Using Power BI dataflows for parsing and manipulating JSON data can be a daunting task due to various nested levels, evolving schemas, and sometimes large volumes of data. Tools for using JSON data are made available in Power BI in the form of Power Query, but these tools, when dealing with large data sizes, tend to fail. For proper management of JSON data, the following considerations are recommended:
Power Query First: The JSON structures can be difficult to work with. However, it is simple to use the power query editor available in Power BI. This is accomplished by first establishing a connection to the JSON source and applying the Transform JSON command to turn nested structures into their parts. After this, data cleaning and even transformations can take place using either the GUI interface of power query or the advanced functions of M programming. However, this can become resource-expensive due to the weight of the dataset and consequently lead to clogging of the resources in the Power BI desktop.

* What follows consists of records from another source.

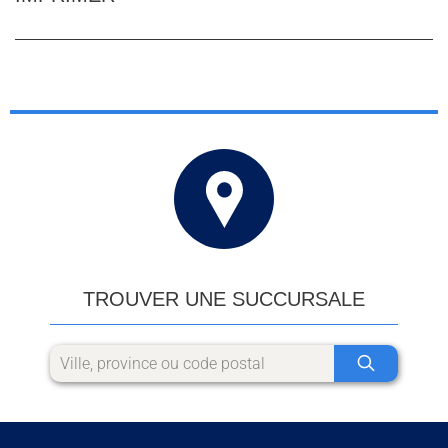
TROUVER UNE SUCCURSALE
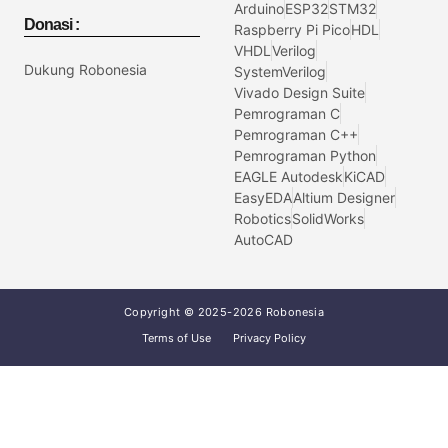
Arduino
ESP32
STM32
Donasi :
Raspberry Pi Pico
HDL
VHDL
Verilog
Dukung Robonesia
SystemVerilog
Vivado Design Suite
Pemrograman C
Pemrograman C++
Pemrograman Python
EAGLE Autodesk
KiCAD
EasyEDA
Altium Designer
Robotics
SolidWorks
AutoCAD
Copyright © 2025-2026 Robonesia
Terms of Use
Privacy Policy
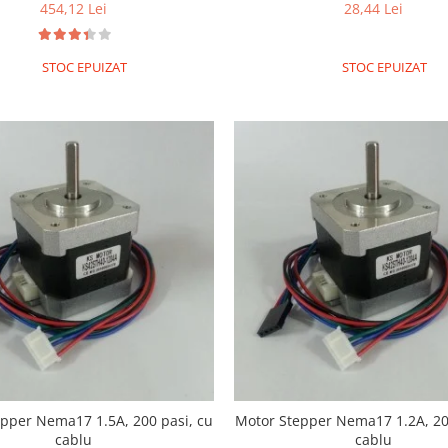
A/Faza
454,12 Lei
28,44 Lei
STOC EPUIZAT
STOC EPUIZAT
pper Nema17 1.5A, 200 pasi, cu
Motor Stepper Nema17 1.2A, 20
cablu
cablu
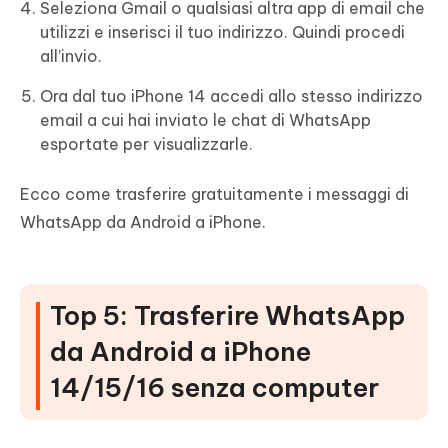
Seleziona Gmail o qualsiasi altra app di email che
utilizzi e inserisci il tuo indirizzo. Quindi procedi
all’invio.
Ora dal tuo iPhone 14 accedi allo stesso indirizzo
email a cui hai inviato le chat di WhatsApp
esportate per visualizzarle.
Ecco come trasferire gratuitamente i messaggi di
WhatsApp da Android a iPhone.
Top 5: Trasferire WhatsApp
da Android a iPhone
14/15/16 senza computer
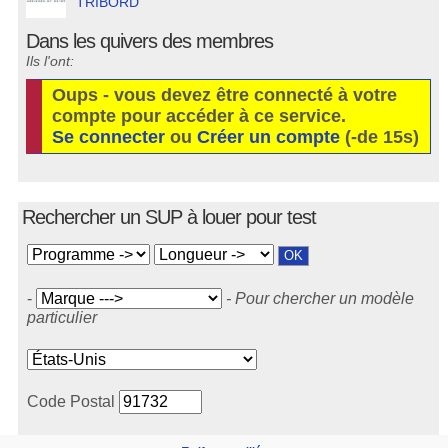
TRIBORD
Dans les quivers des membres
Ils l'ont:
Oups - vous devez être connecté à votre
compte pour accéder à ce service.
Se connecter
ou
Créer un compte
(-de 15s)
Rechercher un SUP à louer pour test
-
- Pour chercher un modèle
particulier
Code Postal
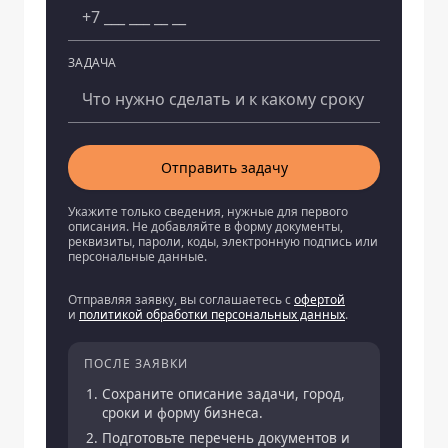
ЗАДАЧА
Отправить задачу
Укажите только сведения, нужные для первого
описания. Не добавляйте в форму документы,
реквизиты, пароли, коды, электронную подпись или
персональные данные.
Отправляя заявку, вы соглашаетесь с
офертой
и
политикой обработки персональных данных
.
ПОСЛЕ ЗАЯВКИ
Сохраните описание задачи, город,
сроки и форму бизнеса.
Подготовьте перечень документов и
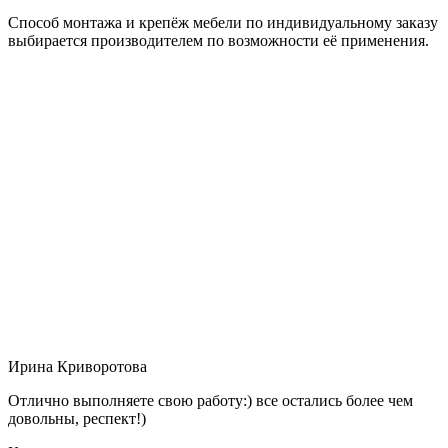
Способ монтажа и крепёж мебели по индивидуальному заказу
выбирается производителем по возможности её применения.
Ирина Криворотова
Отлично выполняете свою работу:) все остались более чем
довольны, респект!)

Leverage Azure Data Factory: Rather than attempting to fit all transformation logic inside Power BI natively, consider encoders as a service using tools like Azure Data Factory (ADF). This tool, ADF, aims at orchestrating data within a system and, therefore, has the ability to handle large JSON files. Enabling ADF helps to perform transformations such as flattening the nested JSON components and applying the required transformations, in addition to adjusting with schema drifts, before the data is stored in a raw format in cloud services like Azure SQL Database, Data Lake, or blob storage. This way, Power BI consumes only pre-processed data that is already uploaded to the cloud and, therefore, relieves the computing power of the installed machine.

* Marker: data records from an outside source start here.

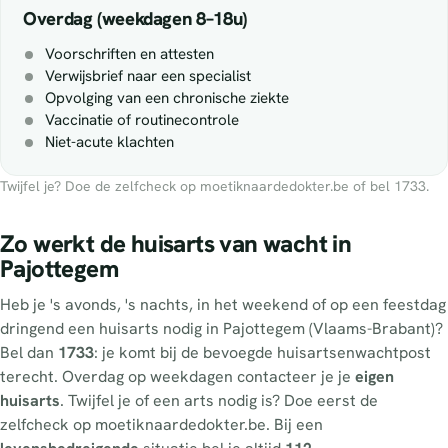
Overdag (weekdagen 8–18u)
Voorschriften en attesten
Verwijsbrief naar een specialist
Opvolging van een chronische ziekte
Vaccinatie of routinecontrole
Niet-acute klachten
Twijfel je? Doe de zelfcheck op moetiknaardedokter.be of bel 1733.
Zo werkt de huisarts van wacht in
Pajottegem
Heb je 's avonds, 's nachts, in het weekend of op een feestdag
dringend een huisarts nodig in Pajottegem (Vlaams-Brabant)?
Bel dan
1733
: je komt bij de bevoegde huisartsenwachtpost
terecht. Overdag op weekdagen contacteer je je
eigen
huisarts
. Twijfel je of een arts nodig is? Doe eerst de
zelfcheck op moetiknaardedokter.be. Bij een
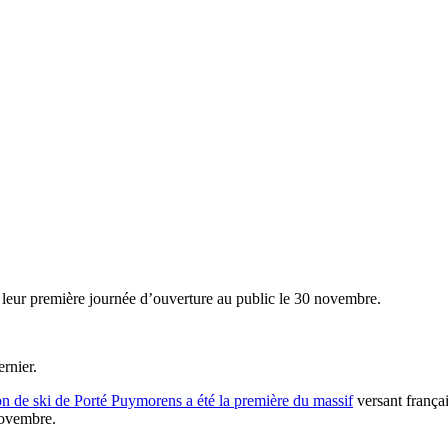
t leur première journée d’ouverture au public le 30 novembre.
rnier.
ion de ski de Porté Puymorens a été la première du massif
versant françai
novembre.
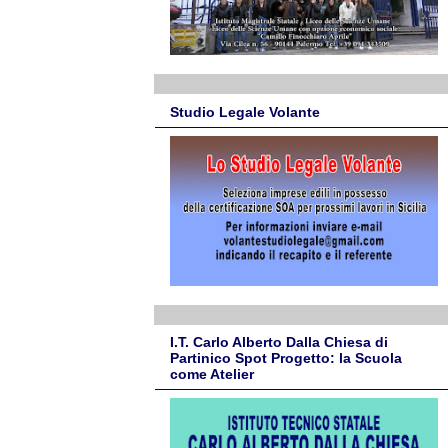
Studio Legale Volante
I.T. Carlo Alberto Dalla Chiesa di
Partinico Spot Progetto: la Scuola
come Atelier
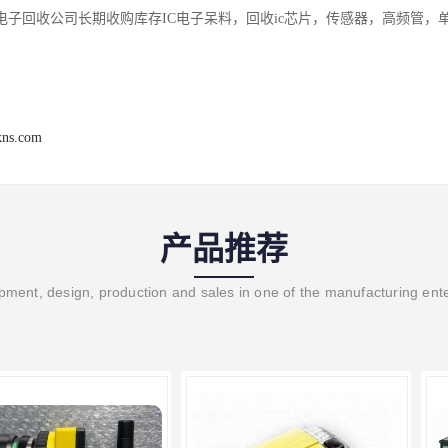
电子回收公司长期收购库存IC电子呆料，回收ic芯片，传感器，高频管，
kns.com
产品推荐
ment, design, production and sales in one of the manufacturing ent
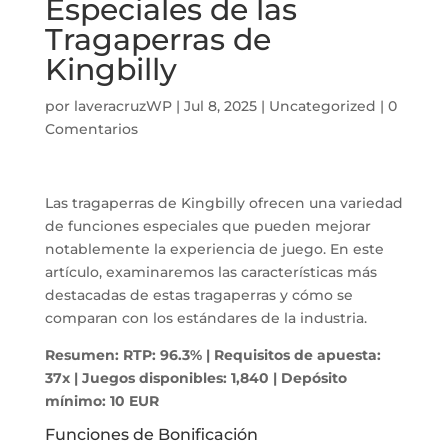
Especiales de las
Tragaperras de
Kingbilly
por
laveracruzWP
|
Jul 8, 2025
|
Uncategorized
|
0
Comentarios
Las tragaperras de Kingbilly ofrecen una variedad
de funciones especiales que pueden mejorar
notablemente la experiencia de juego. En este
artículo, examinaremos las características más
destacadas de estas tragaperras y cómo se
comparan con los estándares de la industria.
Resumen:
RTP: 96.3% | Requisitos de apuesta:
37x | Juegos disponibles: 1,840 | Depósito
mínimo: 10 EUR
Funciones de Bonificación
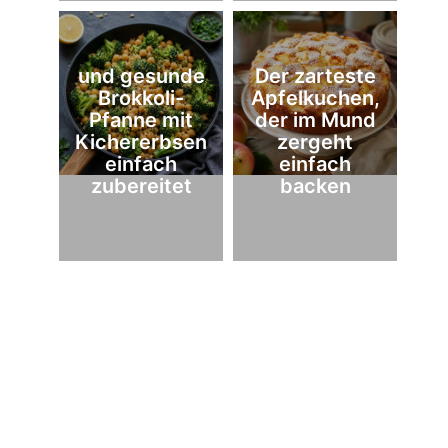
und gesunde
Der zarteste
Brokkoli-
Apfelkuchen,
Pfanne mit
der im Mund
Kichererbsen
zergeht
einfach
einfach
zubereitet
backen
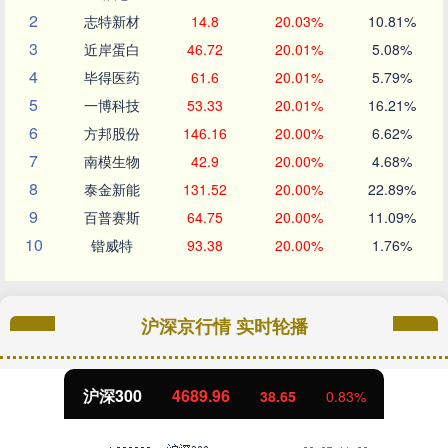
2
志特新材
14.8
20.03%
10.81%
3
近岸蛋白
46.72
20.01%
5.08%
4
毕得医药
61.6
20.01%
5.79%
5
一博科技
53.33
20.01%
16.21%
6
方邦股份
146.16
20.00%
6.62%
7
南模生物
42.9
20.00%
4.68%
8
泰金新能
131.52
20.00%
22.89%
9
百普赛斯
64.75
20.00%
11.09%
10
锴威特
93.38
20.00%
1.76%
沪深京行情 实时轮播
北证50
1129.72
6.84
0.61%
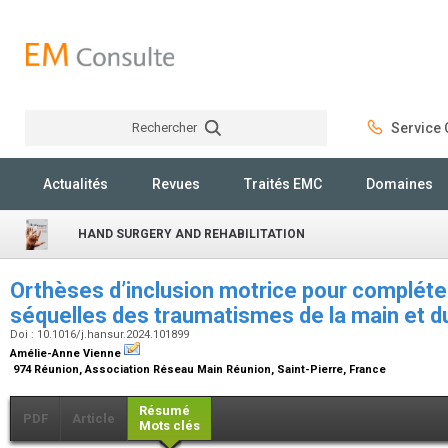
Rechercher
Service C
Rechercher
Actualités
Revues
Traités EMC
Domaines
HAND SURGERY AND REHABILITATION
Orthèses d’inclusion motrice pour compléter
séquelles des traumatismes de la main et d
Doi : 10.1016/j.hansur.2024.101899
Amélie-Anne Vienne
974 Réunion, Association Réseau Main Réunion, Saint-Pierre, France
Résumé
PDF
Article
Mots clés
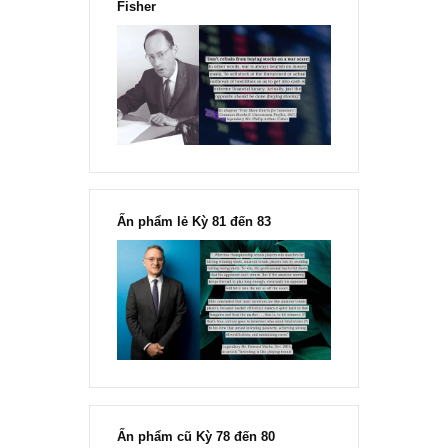
đông đối với rủi ro, Ngài Howard
Marks
“Đừng sợ mua cổ phiếu dài hạn
chỉ vì chiến tranh”, ngài Philip
Fisher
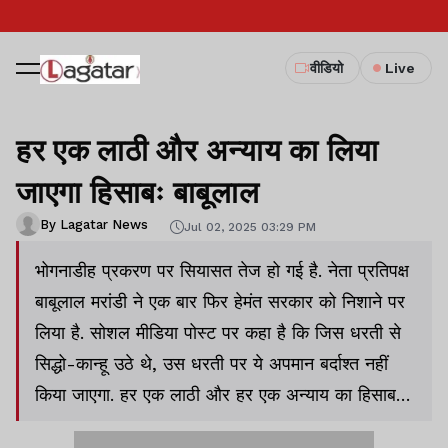
वीडियो
Live
हर एक लाठी और अन्याय का लिया
जाएगा हिसाबः बाबूलाल
By Lagatar News
Jul 02, 2025 03:29 PM
भोगनाडीह प्रकरण पर सियासत तेज हो गई है. नेता प्रतिपक्ष
बाबूलाल मरांडी ने एक बार फिर हेमंत सरकार को निशाने पर
लिया है. सोशल मीडिया पोस्ट पर कहा है कि जिस धरती से
सिद्धो-कान्हू उठे थे, उस धरती पर ये अपमान बर्दाश्त नहीं
किया जाएगा. हर एक लाठी और हर एक अन्याय का हिसाब
लिया जाएगा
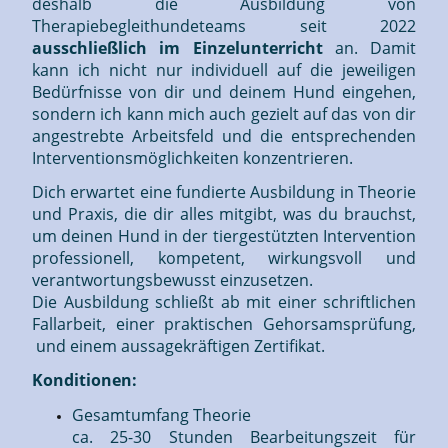
deshalb die Ausbildung von
Therapiebegleithundeteams seit 2022
ausschließlich im Einzelunterricht
an. Damit
kann ich nicht nur individuell auf die jeweiligen
Bedürfnisse von dir und deinem Hund eingehen,
sondern ich kann mich auch gezielt auf das von dir
angestrebte Arbeitsfeld und die entsprechenden
Interventionsmöglichkeiten konzentrieren.
Dich erwartet eine fundierte Ausbildung in Theorie
und Praxis, die dir alles mitgibt, was du brauchst,
um deinen Hund in der tiergestützten Intervention
professionell, kompetent, wirkungsvoll und
verantwortungsbewusst einzusetzen.
Die Ausbildung schließt ab mit einer schriftlichen
Fallarbeit, einer praktischen Gehorsamsprüfung,
und einem aussagekräftigen Zertifikat.
Konditionen:
Gesamtumfang Theorie
ca. 25-30 Stunden Bearbeitungszeit für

Make Recurrent Updates Efficient with Incremental Refresh: When creating dataflows in Power BI that will use JSON data, it is advisable to set up an incremental refresh to limit the amount of data handled in every refresh cycle. This is particularly beneficial for large and frequently updated datasets. Make sure that the source JSON has a time stamp or identifier column for this purpose.
Rather than trying to overwhelm Power BI Desktop with large and complicated JSON sources, incorporate heavy ETL on Azure Data Factory or other comparable tools for prep work and then use lighter data transformations within Power BI dataflows.